La circulaire n° 2167 du 5 août 2008 relative à la réforme de la mise à disposition des fonctionnaires de l’État précise que la mise à disposition est possible dans un organisme concourant effectivement à la définition ou à la mise en œuvre d’une politique publique, c’est-à-dire qu’il exerce une ou plusieurs missions de service public.
Dans une réponse écrite à l’Assemblée nationale (réponse ministérielle n° 75990, JOAN du 18 mai 2010 p.5601), la ministre de la Santé a souligné que « l’Ordre est chargé d’organiser la profession d’infirmier dans le cadre d’une mission de service public que l’État lui a déléguée ». L’Ordre infirmier est, en effet, le garant de la compétence, de la moralité et de la qualité de l’exercice professionnel des infirmiers. Il lui appartient d’établir et d’actualiser un tableau auquel ne peuvent être inscrits que les professionnels qui remplissent les conditions légales et de moralité requises pour exercer la profession. Cette inscription est obligatoire pour quiconque veut exercer la profession d’infirmier en France, hormis les infirmiers des Armées.
Les infirmiers qui ne respectent pas les principes de dévouement, de compétence ou de moralité comparaissent devant leurs pairs au sein des chambres disciplinaires. L’Ordre est, par ailleurs, l’interlocuteur, parfois le conseiller, des pouvoirs publics ; il donne notamment son avis sur les projets de règlements, de décrets ou de lois qui lui sont soumis par les autorités.

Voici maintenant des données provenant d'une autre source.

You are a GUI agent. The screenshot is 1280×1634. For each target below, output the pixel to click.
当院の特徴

L’Ordre infirmier est donc, sans ambiguïté, un organisme contribuant à la mise en œuvre d’une politique d’État, assurant une mission de service public. Un agent de la fonction publique peut, ainsi, être mis à sa disposition.
Précisons que cette mise à disposition, d’une durée maximale de trois ans, renouvelable par périodes ne pouvant excéder cette durée, est assortie du remboursement par l’établissement d’accueil (l’Ordre, ici) des rémunérations, charges sociales, frais professionnels et avantages en nature des intéressés, et de la passation d’une convention avec leur employeur.

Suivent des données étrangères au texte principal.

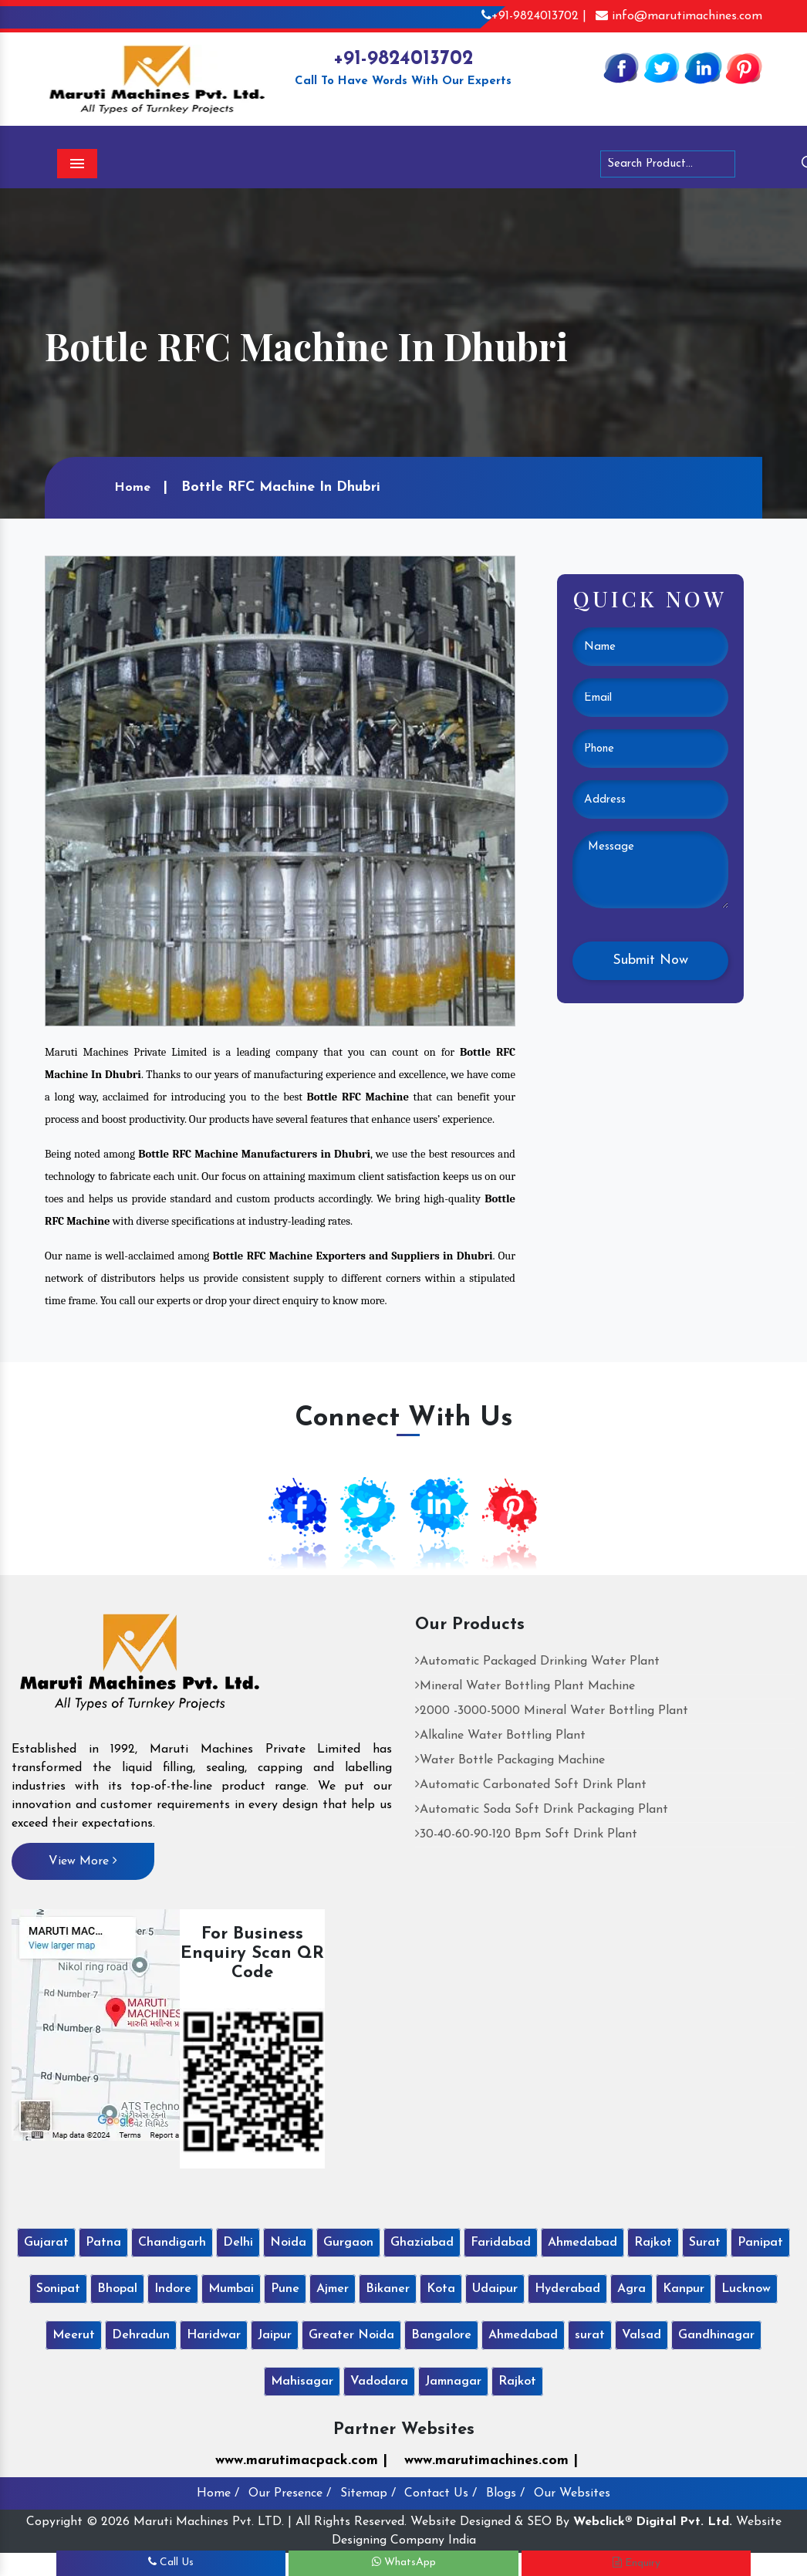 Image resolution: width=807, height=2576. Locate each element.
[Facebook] (621, 67)
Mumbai (231, 2289)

La mise à disposition peut prendre fin à la demande du fonctionnaire, de l’organisme d’accueil ou du ministère gestionnaire avant son terme, dans le respect des règles de préavis prévues dans la convention conclue. L’agent qui ne peut être affecté aux fonctions qu’il exerçait précédemment est affecté à l’un des emplois que son grade lui donne vocation à occuper.